"I get up in the morning. I get my kids off to school, I clean my house. I feed my animals."
Rebecca sounds like any ordinary 30-something. But when those chores are done...
"I sit down and play 'Dope Wars.'"
"Dope Wars" is one of the hottest computer games around today, according to CBS News Correspondent Jim Axelrod.
"Balboa Park... Price of acid went up," says Rebecca as she plays the game which utilizes that old axiom about supply and demand.
It's a game of buying low and selling high. "I'll sell it and buy more cocaine."
Uh oh. "Police dogs chasing us."
It's a game that turns this law-abiding mother of two into a virtual coke hoarding, cop evading, dope dealing drug lord.

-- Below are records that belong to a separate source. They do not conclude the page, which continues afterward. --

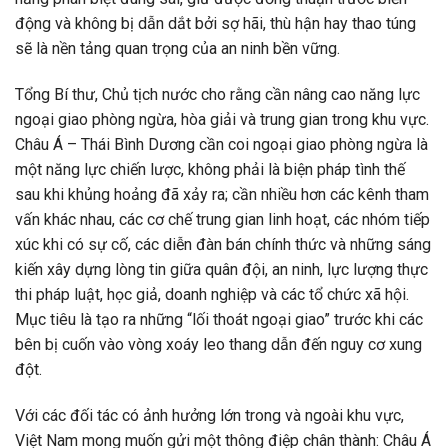
động và không bị dẫn dắt bởi sợ hãi, thù hận hay thao túng
sẽ là nền tảng quan trọng của an ninh bền vững.
Tổng Bí thư, Chủ tịch nước cho rằng cần nâng cao năng lực
ngoại giao phòng ngừa, hòa giải và trung gian trong khu vực.
Châu Á – Thái Bình Dương cần coi ngoại giao phòng ngừa là
một năng lực chiến lược, không phải là biện pháp tình thế
sau khi khủng hoảng đã xảy ra; cần nhiều hơn các kênh tham
vấn khác nhau, các cơ chế trung gian linh hoạt, các nhóm tiếp
xúc khi có sự cố, các diễn đàn bán chính thức và những sáng
kiến xây dựng lòng tin giữa quân đội, an ninh, lực lượng thực
thi pháp luật, học giả, doanh nghiệp và các tổ chức xã hội.
Mục tiêu là tạo ra những “lối thoát ngoại giao” trước khi các
bên bị cuốn vào vòng xoáy leo thang dẫn đến nguy cơ xung
đột.
Với các đối tác có ảnh hưởng lớn trong và ngoài khu vực,
Việt Nam mong muốn gửi một thông điệp chân thành: Châu Á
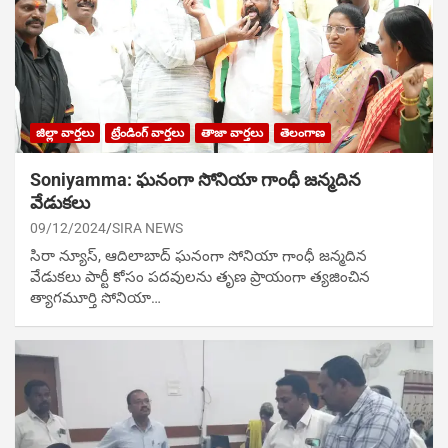
జిల్లా వార్తలు
ట్రేండింగ్ వార్తలు
తాజా వార్తలు
తెలంగాణ
Soniyamma: ఘ‌నంగా సోనియా గాంధీ జ‌న్మ‌దిన
వేడుక‌లు
09/12/2024
SIRA NEWS
సిరా న్యూస్, ఆదిలాబాద్ ఘ‌నంగా సోనియా గాంధీ జ‌న్మ‌దిన
వేడుక‌లు పార్టీ కోసం ప‌ద‌వుల‌ను తృణ ప్రాయంగా త్య‌జించిన
త్యాగమూర్తి సోనియా…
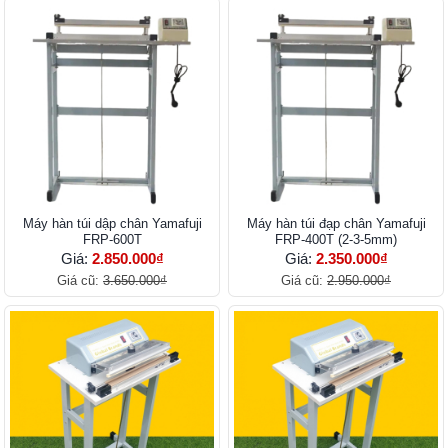
Máy hàn túi dập chân Yamafuji
Máy hàn túi đạp chân Yamafuji
FRP-600T
FRP-400T (2-3-5mm)
Giá:
2.850.000₫
Giá:
2.350.000₫
Giá cũ:
3.650.000₫
Giá cũ:
2.950.000₫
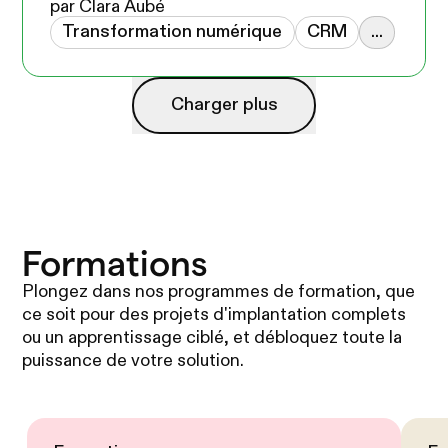
par Clara Aubé
Transformation numérique
CRM
...
Charger plus
Charger plus
Formations
Plongez dans nos programmes de formation, que
ce soit pour des projets d'implantation complets
ou un apprentissage ciblé, et débloquez toute la
puissance de votre solution.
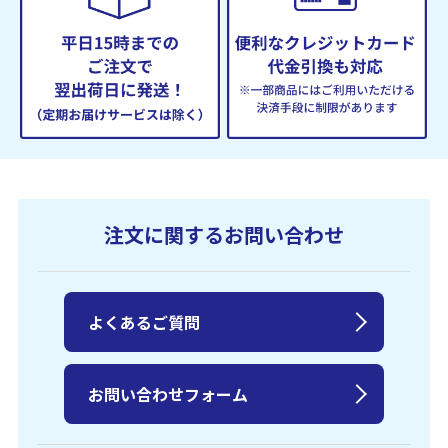
注文に関するお問い合わせ
よくあるご質問
お問い合わせフォーム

"Pppphhhhhheeeeewwwwwwwww," she exhales after narrowly escaping.
"Dope Wars" is relatively low-tech as video games go. It may be even a bit boring. There are no gory graphics and no cyber bloodbaths. Actually, it's more like on-line banking than street corner dealing.
"Oh, big heroin bust... Make a profit of $4 million."

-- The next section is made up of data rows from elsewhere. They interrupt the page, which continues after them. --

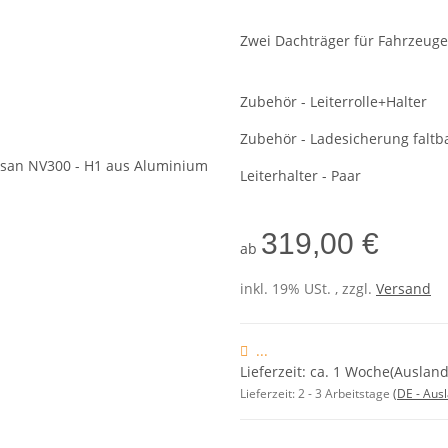
Zwei Dachträger für Fahrzeuge
Zubehör - Leiterrolle+Halter
Zubehör - Ladesicherung faltb
Leiterhalter - Paar
319,00 €
ab
inkl. 19% USt. , zzgl.
Versand
...
Lieferzeit: ca. 1 Woche(Ausla
Lieferzeit:
2 - 3 Arbeitstage
(DE - Aus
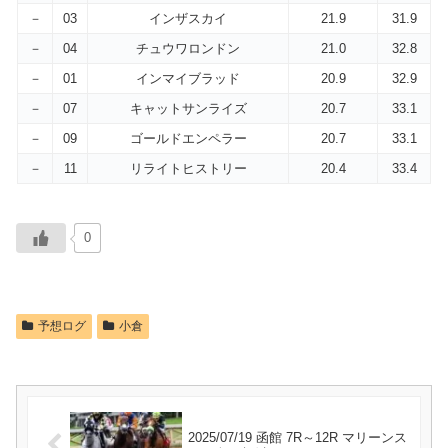
－
03
インザスカイ
21.9
31.9
－
04
チュウワロンドン
21.0
32.8
－
01
インマイブラッド
20.9
32.9
－
07
キャットサンライズ
20.7
33.1
－
09
ゴールドエンペラー
20.7
33.1
－
11
リライトヒストリー
20.4
33.4
0
予想ログ
小倉
2025/07/19 函館 7R～12R マリーンス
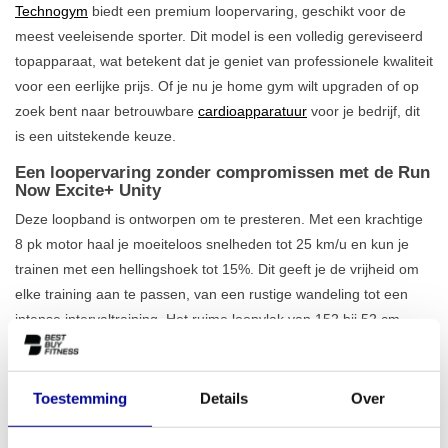
Technogym
biedt een premium loopervaring, geschikt voor de
meest veeleisende sporter. Dit model is een volledig gereviseerd
topapparaat, wat betekent dat je geniet van professionele kwaliteit
voor een eerlijke prijs. Of je nu je home gym wilt upgraden of op
zoek bent naar betrouwbare
cardioapparatuur
voor je bedrijf, dit
is een uitstekende keuze.
Een loopervaring zonder compromissen met de Run
Now Excite+ Unity
Deze loopband is ontworpen om te presteren. Met een krachtige
8 pk motor haal je moeiteloos snelheden tot 25 km/u en kun je
trainen met een hellingshoek tot 15%. Dit geeft je de vrijheid om
elke training aan te passen, van een rustige wandeling tot een
intense intervaltraining. Het ruime loopvlak van 152 bij 52 cm
zorgt daarbij voor comfort en veiligheid, zelfs op hoge snelheid.
Weet je niet zeker of dit model de juiste is? Bekijk dan ons
complete aanbod
professionele loopbanden
.
Toestemming
Details
Over
Wat de Run Now Excite+ Unity echt onderscheidt, is het 19-inch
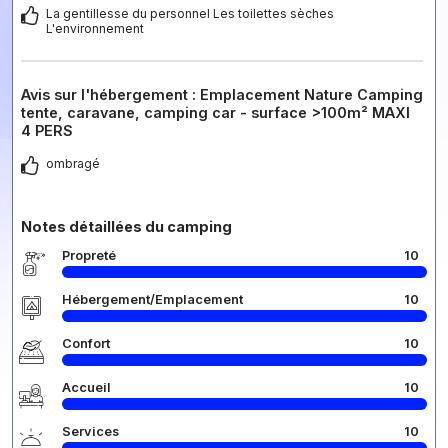
La gentillesse du personnel Les toilettes sèches
L'environnement
Avis sur l'hébergement : Emplacement Nature Camping
tente, caravane, camping car - surface >100m² MAXI
4 PERS
ombragé
Notes détaillées du camping
Propreté
10
Hébergement/Emplacement
10
Confort
10
Accueil
10
Services
10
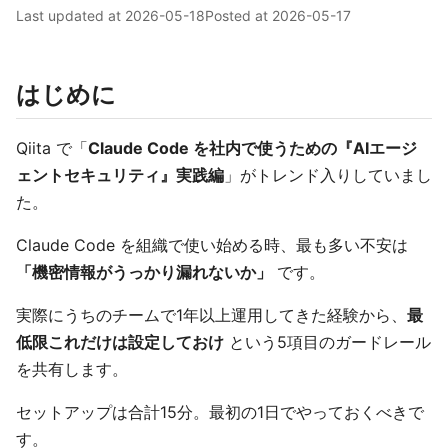
Last updated at
2026-05-18
Posted at
2026-05-17
はじめに
Qiita で「
Claude Code を社内で使うための『AIエージ
ェントセキュリティ』実践編
」がトレンド入りしていまし
た。
Claude Code を組織で使い始める時、最も多い不安は
「機密情報がうっかり漏れないか」
です。
実際にうちのチームで1年以上運用してきた経験から、
最
低限これだけは設定しておけ
という5項目のガードレール
を共有します。
セットアップは合計15分。最初の1日でやっておくべきで
す。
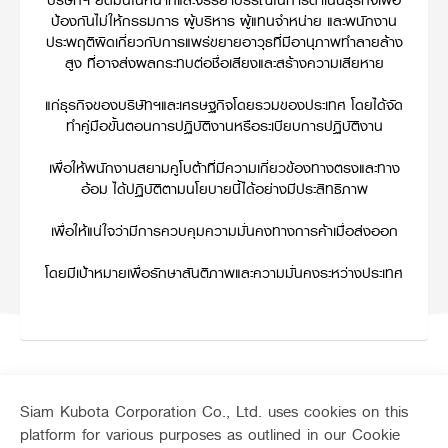
บริษัทฯ ยึดมั่นในหน้าที่และจรรยาบรรณในการดำเนินธุรกิจเพื่อ
ป้องกันไม่ให้กรรมการ ผู้บริหาร ผู้แทนจำหน่าย และพนักงาน
ประพฤติผิดเกี่ยวกับการแพร่ขยายอาวุธที่มีอานุภาพทำลายล้าง
สูง ที่อาจส่งผลกระทบต่อชื่อเสียงและสร้างความเสียหาย
แก่ธุรกิจของบริษัทฯและเศรษฐกิจโดยรวมของประเทศ โดยได้จัด
ทำคู่มือขั้นตอนการปฏิบัติงานหรือระเบียบการปฏิบัติงาน
เพื่อให้พนักงานสยามคูโบต้าที่มีความเกี่ยวข้องทางตรงและทาง
อ้อม ได้ปฏิบัติตามนโยบายนี้ได้อย่างมีประสิทธิภาพ
เพื่อให้แน่ใจว่ามีการควบคุมความมั่นคงทางการค้าเมื่อส่งออก
โดยมีเป้าหมายเพื่อรักษาสันติภาพและความมั่นคงระหว่างประเทศ
Siam Kubota Corporation Co., Ltd. uses cookies on this
platform for various purposes as outlined in our Cookie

Yep, just a simple game of supply and demand.
But, there is that part about how you fight with and get away from the cops...
"Now I get to use my bazooka... And I got them all."

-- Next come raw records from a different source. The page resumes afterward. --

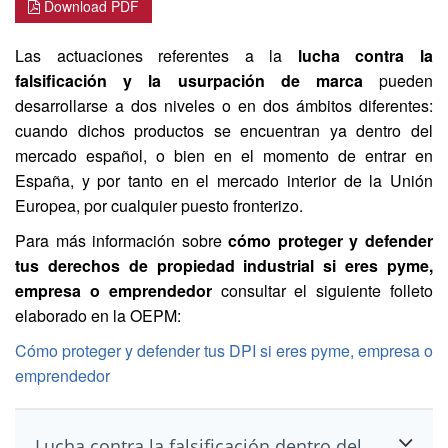
Download PDF
Las actuaciones referentes a la
lucha contra la
falsificación y la usurpación de marca
pueden
desarrollarse a dos niveles o en dos ámbitos diferentes:
cuando dichos productos se encuentran ya dentro del
mercado español, o bien en el momento de entrar en
España, y por tanto en el mercado interior de la Unión
Europea, por cualquier puesto fronterizo.
Para más información sobre
cómo proteger y defender
tus derechos de propiedad industrial si eres pyme,
empresa o emprendedor
consultar el siguiente folleto
elaborado en la OEPM:
Cómo proteger y defender tus DPI si eres pyme, empresa o
emprendedor
Lucha contra la falsificación dentro del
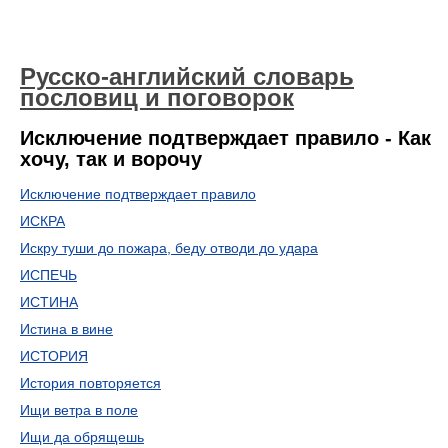
Русско-английский словарь
пословиц и поговорок
Исключение подтверждает правило - Как
хочу, так и ворочу
Исключение подтверждает правило
ИСКРА
Искру туши до пожара, беду отводи до удара
ИСПЕЧЬ
ИСТИНА
Истина в вине
ИСТОРИЯ
История повторяется
Ищи ветра в поле
Ищи да обрящешь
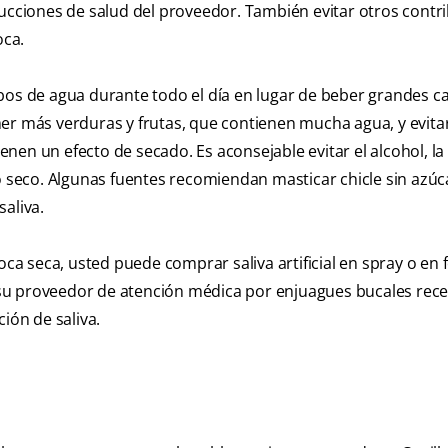
rucciones de salud del proveedor. También evitar otros contr
oca.
s de agua durante todo el día en lugar de beber grandes c
er más verduras y frutas, que contienen mucha agua, y evitar
ienen un efecto de secado. Es aconsejable evitar el alcohol, la
do seco. Algunas fuentes recomiendan masticar chicle sin azúc
aliva.
boca seca, usted puede comprar saliva artificial en spray o en
 a su proveedor de atención médica por enjuagues bucales rec
ón de saliva.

And that doesn't sit too well with law enforcement types, like John Lunt. "That's very offensive. I think it's outrageous."
Rebecca thinks it's not a big deal. "The critics need to get a grip because it's only a game."
But Lunt isn't just a critic. He has spent 27 years with the Drug Enforcement Administration.
"People can look at it, if they want, as just a game. But you have to look at it as, can that or can that not impact our young people," says Lunt.
In this current debate about "Dope Wars," it's not too hard to hear echoes of past arguments about emerging cultural trendsfrom rock 'n roll to rapone generation's "entertainment" has often been another's "threat."
"Every generation has its form of entertainment that parents just don't get," says Ty Burr of Entertainment Weekly.
And computer games like "Dope Wars" are today's version, Burr says.
"If video games were around in the 1920s, I guarantee you there would be a bootleggers video game. It's that same kind of feeling that 'this is naughty, this is taboo. Let's do it.'"
But if anyone would be outraged by a computer game targeting cops, you might think it would be Rebecca, since both her husband and her father have law enforcement backgrounds. But she says they don't have a problem with the game.
A law enforcement family hooked on "Dope Wars."
The lines between pleasure and danger may always be moving, but in the computer age, they are being drawn in ways never seen before.
In this particula game, Rebecca came up short in the end. "I've been wasted by a loan shark."